Records from a dataset:

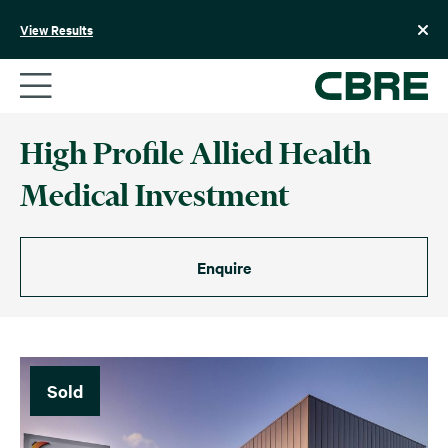
Skip
to
View Results
content
High Profile Allied Health
Medical Investment
Enquire
Sold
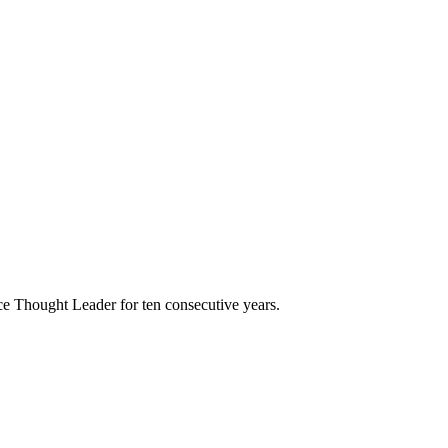
e Thought Leader for ten consecutive years.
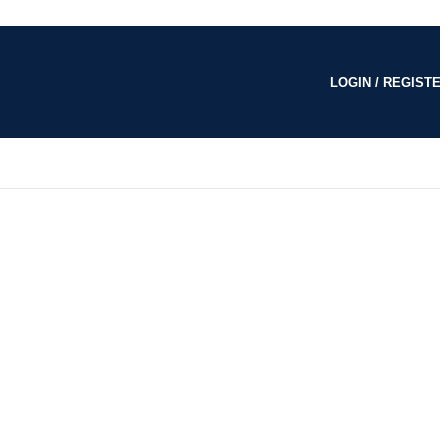
LOGIN / REGISTE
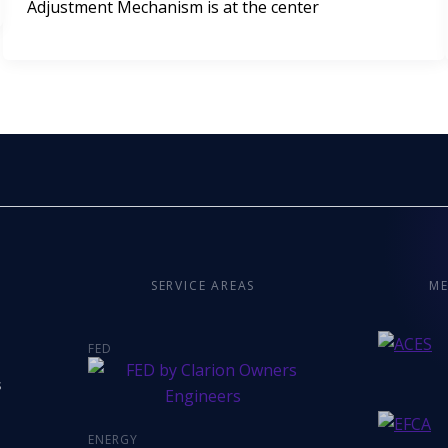
Adjustment Mechanism is at the center
SERVICE AREAS
ME
FED
s
ENERGY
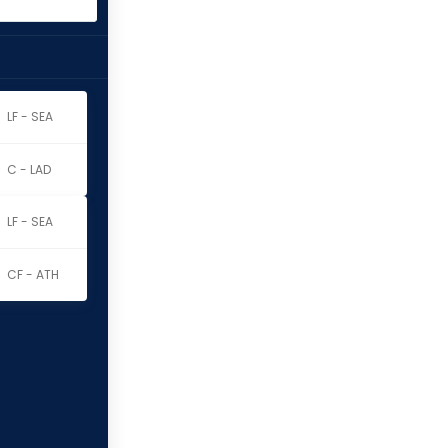
LF - SEA
C - LAD
LF - SEA
CF - ATH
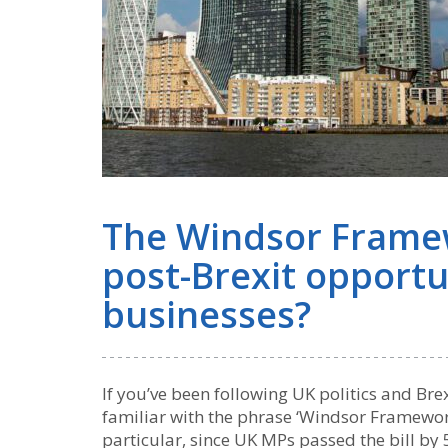
The Windsor Framew
post-Brexit opportu
businesses?
If you’ve been following UK politics and Bre
familiar with the phrase ‘Windsor Framework’
particular, since UK MPs passed the bill b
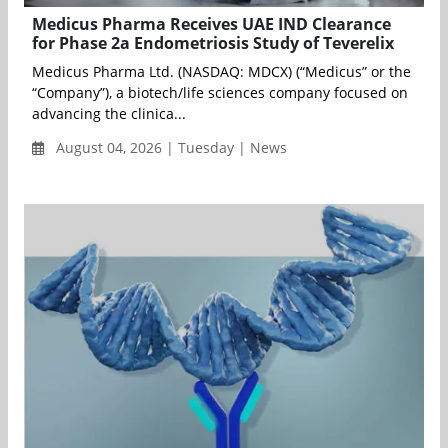
Medicus Pharma Receives UAE IND Clearance
for Phase 2a Endometriosis Study of Teverelix
Medicus Pharma Ltd. (NASDAQ: MDCX) (“Medicus” or the
“Company”), a biotech/life sciences company focused on
advancing the clinica...
August 04, 2026 | Tuesday | News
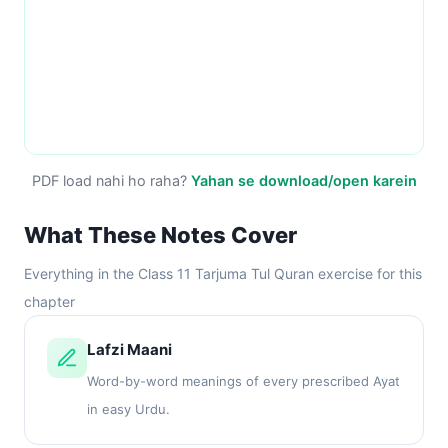
PDF load nahi ho raha?
Yahan se download/open karein
What These Notes Cover
Everything in the Class 11 Tarjuma Tul Quran exercise for this
chapter
Lafzi Maani
Word-by-word meanings of every prescribed Ayat
in easy Urdu.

* [Exercise goal]:
An exact reproduction of all the records is required, with no pictures included.

* [Exercise output]:
Skip
to
View Results
content
High Profile Allied Health
Medical Investment
Enquire
Sold
e Thought Leader for ten consecutive years.
LOGIN / REGISTE
Adjustment Mechanism is at the center
SERVICE AREAS
ME
FED
s
ENERGY
LF - SEA
C - LAD
LF - SEA
CF - ATH
The Windsor Framew
post-Brexit opportu
businesses?
If you’ve been following UK politics and Bre
familiar with the phrase ‘Windsor Framework’
particular, since UK MPs passed the bill b
Medicus Pharma Receives UAE IND Clearance
for Phase 2a Endometriosis Study of Teverelix
Medicus Pharma Ltd. (NASDAQ: MDCX) (“Medicus” or the
“Company”), a biotech/life sciences company focused on
advancing the clinica...
August 04, 2026 | Tuesday | News
PDF load nahi ho raha?
Yahan se download/open karein
What These Notes Cover
Everything in the Class 11 Tarjuma Tul Quran exercise for this
chapter
Lafzi Maani
Word-by-word meanings of every prescribed Ayat
in easy Urdu.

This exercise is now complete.